Mitigate this frustration by being proactive and keeping customers up-to-date. Technology can play a vital role here. You can communicate with customers in real-time, without investing any time to do it.
Using apps, our field staff tracked time spent on sites, work performed, notes, weather and even photos. Some of that information (we choose what to share) was relayed directly to the customer, live, so they didn’t need to call our office, but most importantly, they didn’t need to worry.
We reduced incoming phone calls by 70 per cent and our client retention grew every year we used the technology. Clients got used to our level of service and transparency, and simply wouldn’t settle for less in the future.
Not only that, service documentation was better, and future pricing negotiations were much easier, since both parties were precisely aware exactly what it took to service their property to their expectations. In subsequent years, we shared in the process of developing a scope of work that would best meet the client’s expectations and budget. Best of all, with the data they had in hand, they trusted us with that process.
Customers for life: Post-event communication
Increasing technology and communication within our snow and ice business not only increased our efficiency and improved customer relations, it drove significant post-event benefits as well.We were paid faster. Since information had been relayed to the customers as-it-happened, there were fewer questions about invoices. And since the invoices were driven using the same information in the reports they had viewed, there was little-to-no concern of billing inaccuracies — a far cry from the old days where we manually fought for weeks to reconcile custom contracts, billing triggers, reading staff paperwork, and double- and triple-checking invoices to ensure they were correct. Our clients got used to, and trusted, the accuracy of our reports and our billing.
The photos, GPS co-ordinates and digitally timestamped records proved that we delivered on our pre-sale promises. We were all in a better position to defend ourselves from legal action, but most importantly, we became known as the contractor who does what they say they were going to do. And when we didn’t (hey, equipment still breaks and staff still fail to show up!), conversations were easier because of our previous reputation.

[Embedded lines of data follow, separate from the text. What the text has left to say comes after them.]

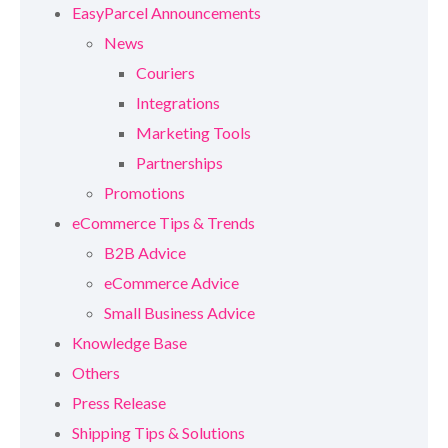
EasyParcel Announcements
News
Couriers
Integrations
Marketing Tools
Partnerships
Promotions
eCommerce Tips & Trends
B2B Advice
eCommerce Advice
Small Business Advice
Knowledge Base
Others
Press Release
Shipping Tips & Solutions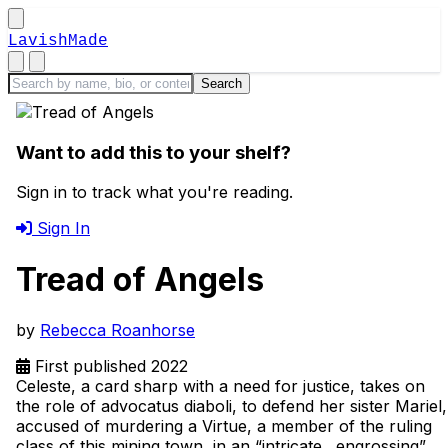
LavishMade
Want to add this to your shelf?
Sign in to track what you're reading.
Sign In
Tread of Angels
by
Rebecca Roanhorse
First published 2022
Celeste, a card sharp with a need for justice, takes on
the role of advocatus diaboli, to defend her sister Mariel,
accused of murdering a Virtue, a member of the ruling
class of this mining town, in an “intricate…engrossing”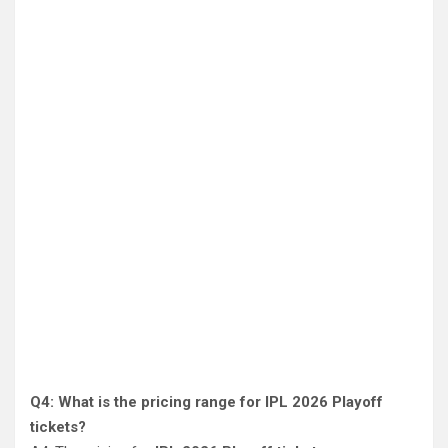
Q4: What is the pricing range for IPL 2026 Playoff
tickets?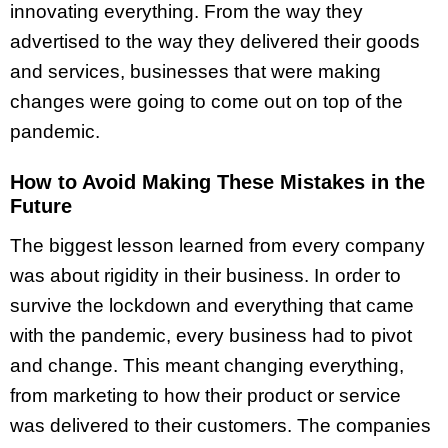
innovating everything. From the way they
advertised to the way they delivered their goods
and services, businesses that were making
changes were going to come out on top of the
pandemic.
How to Avoid Making These Mistakes in the
Future
The biggest lesson learned from every company
was about rigidity in their business. In order to
survive the lockdown and everything that came
with the pandemic, every business had to pivot
and change. This meant changing everything,
from marketing to how their product or service
was delivered to their customers. The companies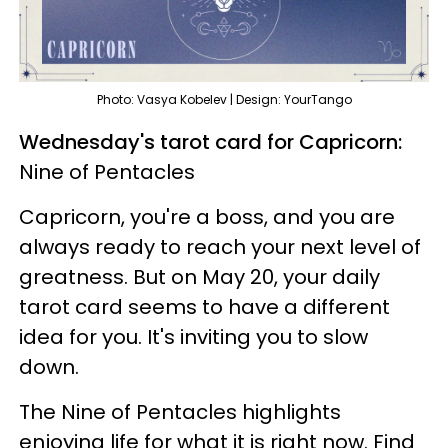
Photo: Vasya Kobelev | Design: YourTango
Wednesday's tarot card for Capricorn:
Nine of Pentacles
Capricorn, you're a boss, and you are
always ready to reach your next level of
greatness. But on May 20, your daily
tarot card seems to have a different
idea for you. It's inviting you to slow
down.
The Nine of Pentacles highlights
enjoying life for what it is right now. Find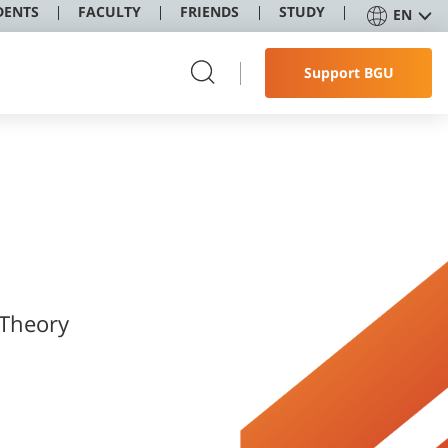
DENTS
FACULTY
FRIENDS
STUDY
EN
Support BGU
 Theory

But the biggest advantage of all was that we evolved clients’ expectations of their snow and ice contractor. We were no longer just another truck, pushing snow and dropping salt. We delivered an unexpected level of service that reset the clients’ expectations. Next year, and for years after, it was that much easier to retain our customers since:
- We proactively planned a scope of work that addressed their true goals.
- We delivered on that scope of work.
- We documented and verified the delivery of work in a manner that was consistent, convenient, and trustworthy.
And when you’re not losing clients out the back door, it becomes that much easier to plan and grow a successful snow operation. Dedication to customer communication changed our snow business for the better. I know it can and will do the same for yours.
Mark Bradley is CEO of LMN and the former CEO of TBG Environmental, both based in Ontario.